Getting Started


We highly recommend creating a Python virtualenv for your model testing purposes.

Stable release

To install memote, run this command in your terminal:

$ pip install memote

This is the preferred method to install memote, as it will always install the most recent stable release.

If you don’t have pip installed, this Python installation guide can guide you through the process.

From sources

The sources for memote can be downloaded from the Github repo.

You can either clone the public repository:

$ git clone

Or download the tarball or zip archive:

$ curl  -OL

Once you have a copy of the source files, you can install it with:

$ pip install .

After installation, memote can be employed in two different ways: As a benchmarking tool for ad hoc model assessment and as an automated testing suite to aid with the reconstruction of metabolic models. When using memote to benchmark a model, the tests are run once and a report is generated which describes the status-quo. As an automated testing suite, memote facilitates tracking incremental model changes in a version controlled repository and can enable continuous testing and reporting if desired.

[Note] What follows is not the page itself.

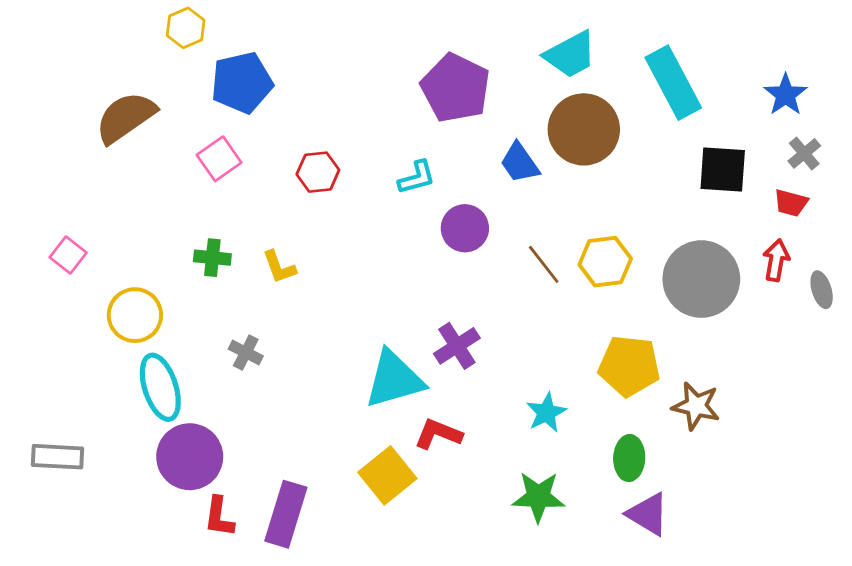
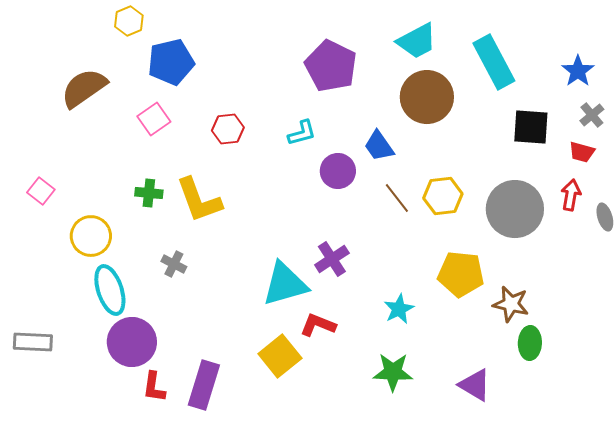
blue trapezoid: (520, 163) -> (379, 146), moved
yellow L-shape: (279, 267) -> (199, 200), size x1.8
green ellipse: (629, 458) -> (530, 343), moved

Here, we explain step-by-step the necessary commands to pursue either workflow. Users that have already followed this tutorial once may want to refer to the cheat-sheet flowchart to refresh their memory.


Single Model

To benchmark the performance of a single model, run this command in your terminal:

$ memote --model path/to/model.xml report --one-time

This will generate the performance report as index.html.

The output filename can be changed by adding the following option. To illustrate here it is changed to report.html.

$ memote --model path/to/model.xml --filename "report.html" report --one-time


This functionality is coming soon.

Comparing two models against each other and quickly identify the differences.


When starting a memote repository, users need to provide an SBMLv3-FBC formatted file. Automatic draft reconstruction tools such as Pathway Tools, Model SEED, The RAVEN Toolbox and others are able to output files in this format. Model repositories such as BiGG or BioModels further serve as a great resource for models in the correct format.

With this in mind, starting a local, version-controlled model repository is as simple as running the following command:

$ memote new

CI tested, online and public workflow:

After this, the user will be prompted with a few questions regarding details of the project. If the project is to be kept strictly locally, the user does not need to supply GitHub (or GitLab - not implemented yet) credentials. However, these are a requirement if the project is to use the full benefits of distributed version control such as cloud-based development, remote collaboration and community feedback. It is important to note that furthermore a public repository is needed to set up automatic testing through continuous integration, one of the key features of memote.

Once all the questions following memote new have been answered, a public repository has been created under either the user’s GitHub or GitLab account. To enable continuous integration via Travis CI the following command is executed:

This functionality is coming soon. A manual workaround is outlined in the cookiecutter-memote readme.

$ memote online

Now, after each edit to the model in the repository, the user can generate an update to the continuous model report shown at the project’s gh-pages branch by saving the changes with the following command:

This functionality is coming soon, for now please utilize the steps outlined for advanced users.

$ memote save

For advanced users: memote save is the equivalent of executing git add ., git commit and git push in sequence.

Offline, local or private workflow:

Users that have decided to not to use GitHub (or GitLab Not implemented yet) or those that have decided to set the model repository to private, will need to execute:

$ memote

to run the testing suite on their commit history followed by:

$ memote report

to generate the same type of report that would be shown automatically with continuous integration. After this it is crucial to save the generated test results by running memote save again.

We recommend the public workflow not only to promote open, collaborative science but also to benefit from the full functionality of memote.